Effect of TST on the fluorescence of CYP3A4(C58,C64)-BADAN in the presence of 25 µM ANF. (a) A series of emission spectra of CYP3A4(C58,C64)-BADAN (3 µM) in the presence of 25 µM ANF recorded at 0, 10, 20, 30, 40, 66, and 92 µM TST. (b) Changes in the relative intensity of fluorescence of CYP3A4(C58,C64)-BADAN upon addition of testosterone in the presence of 25 µM ANF. The line show the fitting of the data set to the Michaelis-Menten equation with K_M = 38 µM and the maximal amplitude of fluorescence increase of 37 %. Experimental conditions as indicated in Figure 3.

Figure 8

Effect of increasing concentrations of ANF on the parameters of CYP3A4 interactions with 1-PB monitored by the substrate-induced spin shift. Each data point shown on the graphs represents an average of the results of 2–6 individual experiments. The typical confidence interval (p = 0.05) calculated for these estimates was about ± 20% of the respective values. Solid lines shown in panels a and c represent the results of the fitting of the data sets to the Michaelis-Menten equation (K_M values of 2.5 µM and 18 µM, respectively). The line in panel b represents the fitting of the data set by a third-order polynomial.
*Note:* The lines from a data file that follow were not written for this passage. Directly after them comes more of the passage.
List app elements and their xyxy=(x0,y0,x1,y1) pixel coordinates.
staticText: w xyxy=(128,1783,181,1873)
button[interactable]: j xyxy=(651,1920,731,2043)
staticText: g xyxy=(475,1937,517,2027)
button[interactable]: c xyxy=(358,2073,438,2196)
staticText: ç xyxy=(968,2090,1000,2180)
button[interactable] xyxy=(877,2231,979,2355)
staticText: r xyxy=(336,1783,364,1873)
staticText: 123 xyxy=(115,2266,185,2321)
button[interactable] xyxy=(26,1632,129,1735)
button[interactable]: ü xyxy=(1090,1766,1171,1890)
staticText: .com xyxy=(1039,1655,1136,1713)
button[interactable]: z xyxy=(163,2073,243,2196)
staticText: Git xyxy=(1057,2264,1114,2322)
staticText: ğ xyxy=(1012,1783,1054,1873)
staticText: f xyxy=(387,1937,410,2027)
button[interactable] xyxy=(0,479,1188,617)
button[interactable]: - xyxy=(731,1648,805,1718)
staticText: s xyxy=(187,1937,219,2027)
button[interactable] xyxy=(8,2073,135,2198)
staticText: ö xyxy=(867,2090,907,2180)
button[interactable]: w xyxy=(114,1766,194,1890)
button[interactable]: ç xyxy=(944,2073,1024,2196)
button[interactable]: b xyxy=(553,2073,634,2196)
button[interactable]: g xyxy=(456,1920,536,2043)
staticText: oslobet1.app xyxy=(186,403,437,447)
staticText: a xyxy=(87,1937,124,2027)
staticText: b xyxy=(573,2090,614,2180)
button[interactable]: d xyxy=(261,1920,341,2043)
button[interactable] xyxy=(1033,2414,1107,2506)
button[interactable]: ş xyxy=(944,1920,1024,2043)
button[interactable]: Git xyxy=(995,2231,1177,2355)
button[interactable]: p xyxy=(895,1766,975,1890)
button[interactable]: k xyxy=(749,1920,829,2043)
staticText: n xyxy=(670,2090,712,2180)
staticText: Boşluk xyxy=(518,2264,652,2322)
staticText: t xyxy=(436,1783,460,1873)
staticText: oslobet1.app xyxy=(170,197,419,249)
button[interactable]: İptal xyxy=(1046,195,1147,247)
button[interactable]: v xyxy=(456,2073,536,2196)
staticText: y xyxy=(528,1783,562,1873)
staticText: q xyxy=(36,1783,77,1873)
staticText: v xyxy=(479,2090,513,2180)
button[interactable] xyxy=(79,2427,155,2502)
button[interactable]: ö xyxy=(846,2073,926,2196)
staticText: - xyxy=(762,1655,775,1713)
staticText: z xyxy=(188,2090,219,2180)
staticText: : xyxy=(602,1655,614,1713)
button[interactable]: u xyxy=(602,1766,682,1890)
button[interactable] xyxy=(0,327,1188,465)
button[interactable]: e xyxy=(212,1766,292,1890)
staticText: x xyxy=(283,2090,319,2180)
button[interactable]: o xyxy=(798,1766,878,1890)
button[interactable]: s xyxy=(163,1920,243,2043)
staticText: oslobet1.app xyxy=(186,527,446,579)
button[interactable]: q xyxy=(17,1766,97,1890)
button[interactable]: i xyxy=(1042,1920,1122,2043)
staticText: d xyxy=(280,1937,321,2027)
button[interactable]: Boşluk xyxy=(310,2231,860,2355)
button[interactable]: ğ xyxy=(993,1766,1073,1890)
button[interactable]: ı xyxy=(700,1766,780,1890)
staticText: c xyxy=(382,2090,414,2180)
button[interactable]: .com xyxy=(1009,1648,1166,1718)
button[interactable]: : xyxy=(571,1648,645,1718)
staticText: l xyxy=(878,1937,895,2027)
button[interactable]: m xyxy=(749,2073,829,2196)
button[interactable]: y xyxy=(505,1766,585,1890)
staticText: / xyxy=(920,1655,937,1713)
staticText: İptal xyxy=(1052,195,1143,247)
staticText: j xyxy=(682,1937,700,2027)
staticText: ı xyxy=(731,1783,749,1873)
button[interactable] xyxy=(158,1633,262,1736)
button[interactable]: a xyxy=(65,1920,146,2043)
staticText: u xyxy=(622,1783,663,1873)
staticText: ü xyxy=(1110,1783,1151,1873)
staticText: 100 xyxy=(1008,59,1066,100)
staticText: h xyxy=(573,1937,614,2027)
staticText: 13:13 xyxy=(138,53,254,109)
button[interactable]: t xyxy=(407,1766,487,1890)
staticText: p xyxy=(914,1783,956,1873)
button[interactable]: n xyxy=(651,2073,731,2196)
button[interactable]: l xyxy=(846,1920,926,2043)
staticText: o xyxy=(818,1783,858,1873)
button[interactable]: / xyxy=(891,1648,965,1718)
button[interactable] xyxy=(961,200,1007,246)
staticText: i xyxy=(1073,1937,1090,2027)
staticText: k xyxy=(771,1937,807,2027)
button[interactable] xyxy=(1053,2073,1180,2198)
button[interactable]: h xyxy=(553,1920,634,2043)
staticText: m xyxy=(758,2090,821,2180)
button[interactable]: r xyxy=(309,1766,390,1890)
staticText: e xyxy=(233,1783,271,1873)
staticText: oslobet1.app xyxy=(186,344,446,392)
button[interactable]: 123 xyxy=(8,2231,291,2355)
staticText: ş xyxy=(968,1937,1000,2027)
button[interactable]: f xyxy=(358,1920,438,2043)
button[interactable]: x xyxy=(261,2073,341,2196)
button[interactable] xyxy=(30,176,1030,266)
The curve is given solely to visualize the general trend of the points and has no conceptual meaning.

Figure 9

Kinetics of H₂O₂-dependent heme depletion (circles) and the corresponding changes in the intensity of fluorescence of the label (squares) in CYP3A4(C58,C64)-CPM in linear (a) and semi-logarithmic (b) coordinates. Conditions: 1.5 µM CYP3A4(C58,C64)-CPM and 60 mM H₂O₂ in 0.1 M Na-HERES buffer, 1mM DTT, 1mM EDTA.

Figure 10

Kinetics of modification of CYP3A4(C58,C64) (circles, solid line), CYP3A4(C58) (rectangles, solid line) and CYP3A4(C64) (triangles, dashed line) by BADAN. Conditions: 10 µM heme protein and 12 µM BADAN in 0.1 M Na-Hepes buffer, pH 7.4, 10% glycerol, 0.2% Igepal CO-630 under Argon atmosphere and a constant stirring. The reaction was monitored by increase in fluorescence at 500 nm (excitation at 400 nm). The lines show the approximation of the experimental results with a second order kinetic equation with the rate constants of 18.0, 10.0 and 17.8 mM⁻¹ min⁻¹ for CYP3A4(C58,C64), CYP3A4(C58), and CYP3A4(C64), respectively.

Figure 11

Fragment of structure of cytochrome P450 3A4 (PDB entry 1TQN) (54) illustrating the neighborhood of Cys-58 and Cys-64.